(Excerpted records)

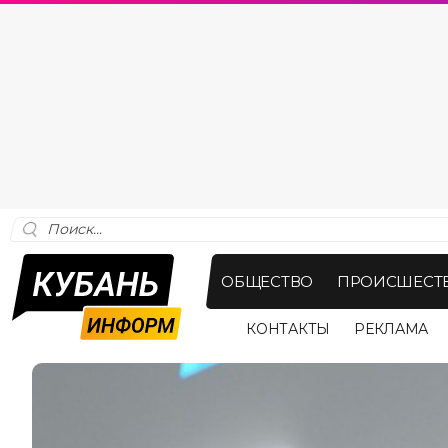
ОБЩЕСТВО
ПРОИСШЕСТ
КОНТАКТЫ
РЕКЛАМА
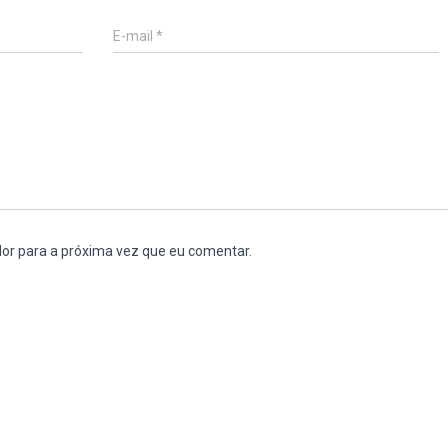
E-mail
*
or para a próxima vez que eu comentar.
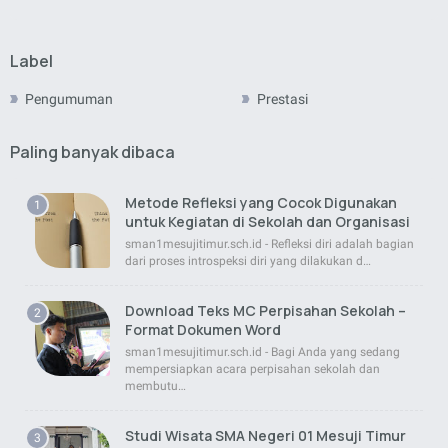
Label
Pengumuman
Prestasi
Paling banyak dibaca
Metode Refleksi yang Cocok Digunakan
untuk Kegiatan di Sekolah dan Organisasi
sman1mesujitimur.sch.id - Refleksi diri adalah bagian
dari proses introspeksi diri yang dilakukan d…
Download Teks MC Perpisahan Sekolah –
Format Dokumen Word
sman1mesujitimur.sch.id - Bagi Anda yang sedang
mempersiapkan acara perpisahan sekolah dan
membutu…
Studi Wisata SMA Negeri 01 Mesuji Timur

(End Excerpted records)

* Problem statement *
With the pictures removed, copy the data above word for word.

* Task result *
ОБЩЕСТВО
ПРОИСШЕСТ
КОНТАКТЫ
РЕКЛАМА
E-mail
*
or para a próxima vez que eu comentar.
Label
Pengumuman
Prestasi
Paling banyak dibaca
Metode Refleksi yang Cocok Digunakan
untuk Kegiatan di Sekolah dan Organisasi
sman1mesujitimur.sch.id - Refleksi diri adalah bagian
dari proses introspeksi diri yang dilakukan d…
Download Teks MC Perpisahan Sekolah –
Format Dokumen Word
sman1mesujitimur.sch.id - Bagi Anda yang sedang
mempersiapkan acara perpisahan sekolah dan
membutu…
Studi Wisata SMA Negeri 01 Mesuji Timur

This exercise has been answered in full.